Mitteleuropäische Gruppe der FEANI trifft sich in Polen
In Rydzyna (Polen) hat sich die Mitteleuropäische Gruppe der FEANI Ende August zu ihrer alljährlichen Sitzung getroffen. Das Treffen diente zur Vorbereitung der FEANI-Generalversammlung Anfang Oktober in Valencia (Spanien) und deckte thematisch daher im wesentlichen deren Tagesordnungspunkte ab.Im Mittelpunkt stand die Information der Teilnehmer über den FEANI-Strategieplan und das Projekt ENGCARD. Mit letzterem strebt die FEANI eine europaweite Anerkennung von akademischen Qualifikationen an. Dazu führt sie derzeit eine Machbarkeitsstudie im Auftrag der EU-Kommission durch, die zeigen soll, ob und unter welchen Bedingungen eine Engineering bzw. Professional Card zu realisieren ist. Die FEANI-Mitgliedsländer zeigten sich in der Sitzung uneins, ob eine Karte, die nur schwach in einer Direktive der EU verankert ist, einen derartigen finanziellen und personellen Aufwand lohnt. Darüber hinaus gab es Stimmen, die sich eher für eine Stärkung des existierenden EUR ING-Konzepts aussprachen und bezweifelten, dass die ENGCARD gegenüber dem EUR ING Vorteile bringe. In Deutschland würde die Karte kaum unter 300 Euro abgegeben werden können, während das Potenzial mit 500 bis 2000 Anträgen pro Jahr überschaubar bliebe. Entscheidend dürfte aber sein, welche rechtliche Bindungswirkung die Karte entfalten kann, weil davon der Nutzen für die Besitzer abhängen wird. Dies kann jedoch erst nach Einführung der Karte beurteilt werden.

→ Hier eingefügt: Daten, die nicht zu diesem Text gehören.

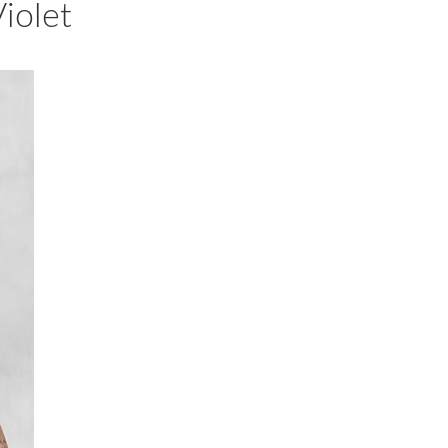
iolet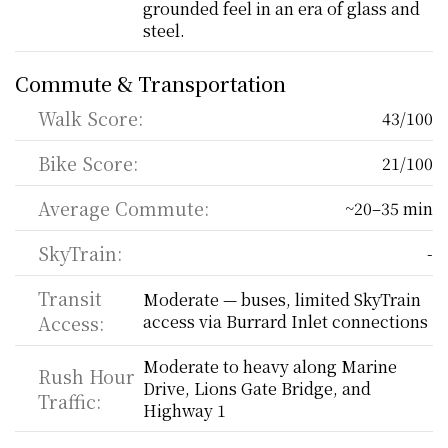
grounded feel in an era of glass and 
steel.
Commute & Transportation
Walk Score:
43/100
Bike Score:
21/100
Average Commute:
~20–35 min
SkyTrain:
-
Transit 
Moderate — buses, limited SkyTrain 
Access:
access via Burrard Inlet connections
Moderate to heavy along Marine 
Rush Hour 
Drive, Lions Gate Bridge, and 
Traffic:
Highway 1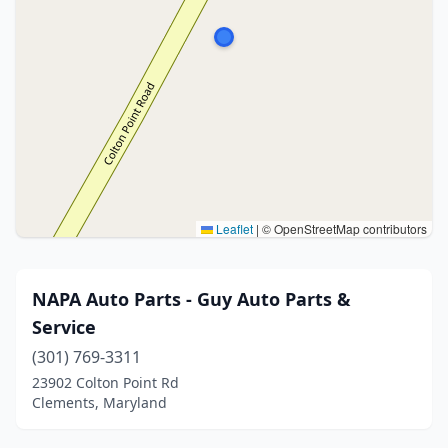
Leaflet
|
© OpenStreetMap contributors
NAPA Auto Parts - Guy Auto Parts &
Service
(301) 769-3311
23902 Colton Point Rd
Clements, Maryland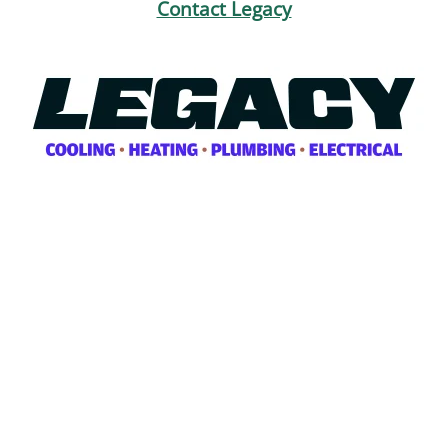
Contact Legacy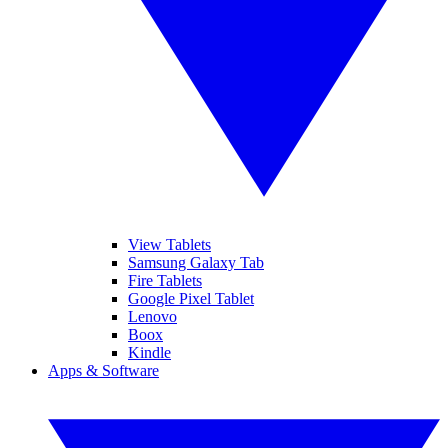
View Tablets
Samsung Galaxy Tab
Fire Tablets
Google Pixel Tablet
Lenovo
Boox
Kindle
Apps & Software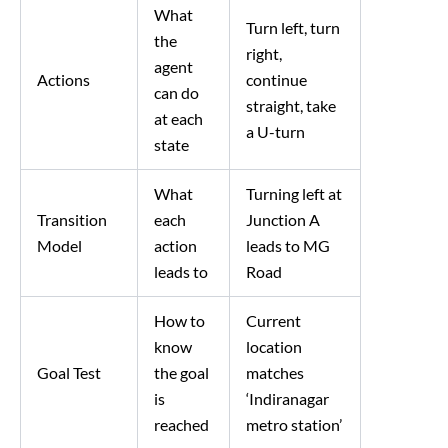
What
Turn left, turn
the
right,
agent
Actions
continue
can do
straight, take
at each
a U-turn
state
What
Turning left at
Transition
each
Junction A
Model
action
leads to MG
leads to
Road
How to
Current
know
location
Goal Test
the goal
matches
is
‘Indiranagar
reached
metro station’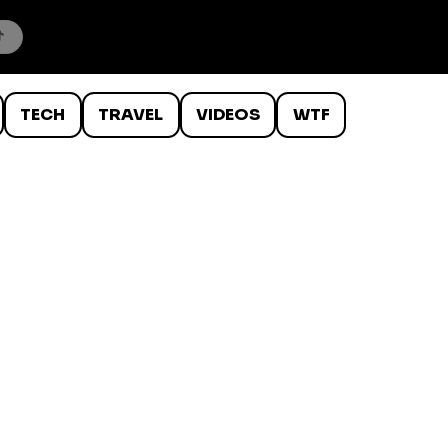
TECH
TRAVEL
VIDEOS
WTF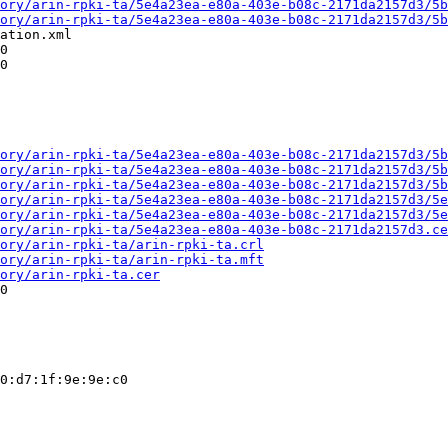
ory/arin-rpki-ta/5e4a23ea-e80a-403e-b08c-2171da2157d3/5b
ory/arin-rpki-ta/5e4a23ea-e80a-403e-b08c-2171da2157d3/5b
ation.xml

0

0

ory/arin-rpki-ta/5e4a23ea-e80a-403e-b08c-2171da2157d3/5b
ory/arin-rpki-ta/5e4a23ea-e80a-403e-b08c-2171da2157d3/5b
ory/arin-rpki-ta/5e4a23ea-e80a-403e-b08c-2171da2157d3/5b
ory/arin-rpki-ta/5e4a23ea-e80a-403e-b08c-2171da2157d3/5e
ory/arin-rpki-ta/5e4a23ea-e80a-403e-b08c-2171da2157d3/5e
ory/arin-rpki-ta/5e4a23ea-e80a-403e-b08c-2171da2157d3.ce
ory/arin-rpki-ta/arin-rpki-ta.crl
ory/arin-rpki-ta/arin-rpki-ta.mft
ory/arin-rpki-ta.cer
0

0:d7:1f:9e:9e:c0
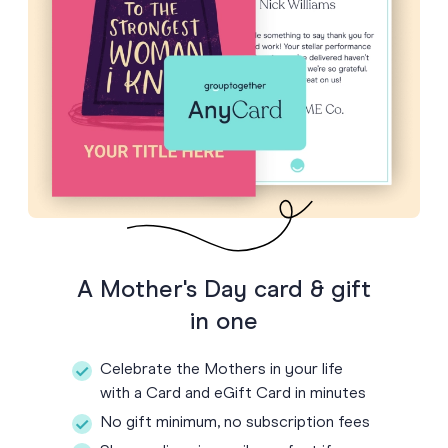
A Mother's Day card & gift
in one
Celebrate the Mothers in your life
with a Card and eGift Card in minutes
No gift minimum, no subscription fees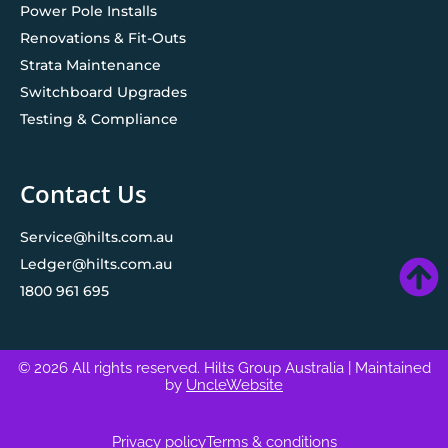
Power Pole Installs
Renovations & Fit-Outs
Strata Maintenance
Switchboard Upgrades
Testing & Compliance
Contact Us
Service@hilts.com.au
Ledger@hilts.com.au
1800 961 695
© 2026 All rights reserved. Hilts Group Australia
| Maintained
by
UncleWebsite
Privacy policy
Terms & conditions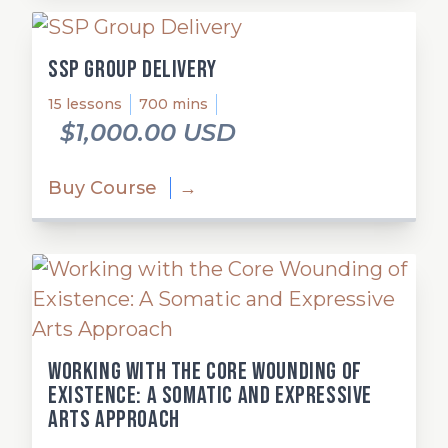
SSP Group Delivery
15 lessons
700 mins
$1,000.00 USD
Buy Course
→
Working with the Core Wounding of
Existence: A Somatic and Expressive
Arts Approach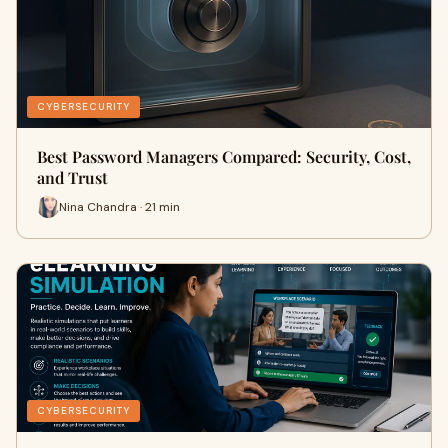
CYBERSECURITY
Best Password Managers Compared: Security, Cost,
and Trust
Nina Chandra · 21 min
CYBERSECURITY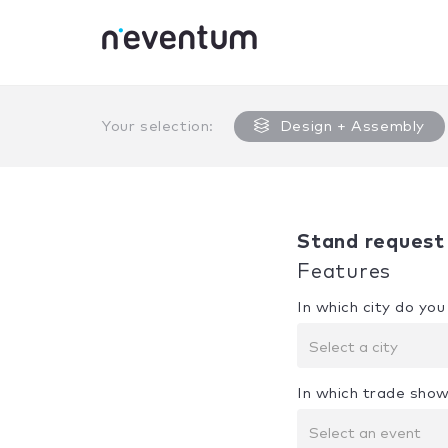
0% Complete
Your selection:
Design + Assembly
Stand request
Features
In which city do yo
Select a city
In which trade show
Select an event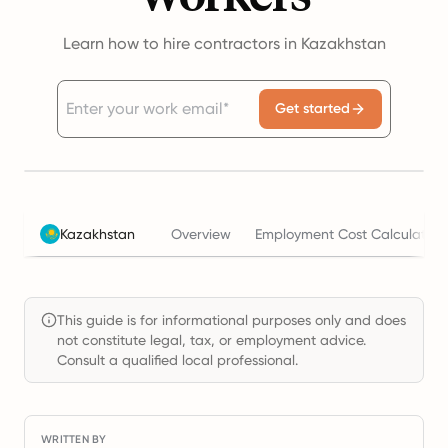
Learn how to hire contractors in Kazakhstan
Get started
Kazakhstan
Overview
Employment Cost Calculator
This guide is for informational purposes only and does
not constitute legal, tax, or employment advice.
Consult a qualified local professional.
WRITTEN BY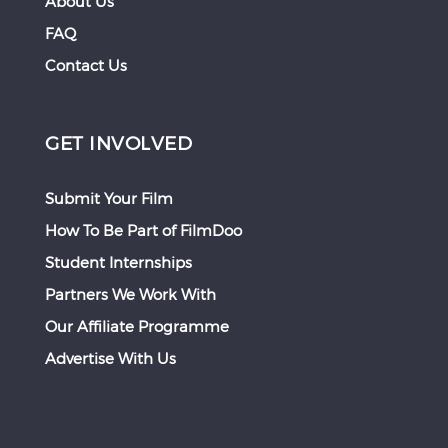
About Us
FAQ
Contact Us
GET INVOLVED
Submit Your Film
How To Be Part of FilmDoo
Student Internships
Partners We Work With
Our Affiliate Programme
Advertise With Us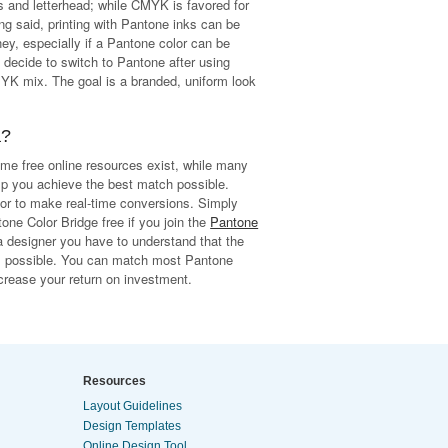
 and letterhead; while CMYK is favored for
ng said, printing with Pantone inks can be
, especially if a Pantone color can be
decide to switch to Pantone after using
YK mix. The goal is a branded, uniform look
a?
ome free online resources exist, while many
lp you achieve the best match possible.
or to make real-time conversions. Simply
one Color Bridge free if you join the
Pantone
 designer you have to understand that the
ys possible. You can match most Pantone
rease your return on investment.
Resources
Layout Guidelines
Design Templates
Online Design Tool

FEANI-Generalsekretär Philippe Wauters brachte die Vertreter aus diesmal fünf Ländern (Deutschland, Österreich, Schweiz, Tschechien und Polen) auch beim Thema EUR ACE auf den neuesten Stand. Die Umsetzung einheitlicher Akkreditierungsstandards für Ingenieurstudiengänge in Europa durch ein Netzwerk von nationalen Agenturen (ENAEE) hat inzwischen begonnen, allerdings wurde noch kein Studiengang abschließend akkreditiert. Darüber hinaus haben Großbritannien und Irland die Implementation der Standards überraschend ausgesetzt, was den Prozess allgemein ins Stocken gebracht hat.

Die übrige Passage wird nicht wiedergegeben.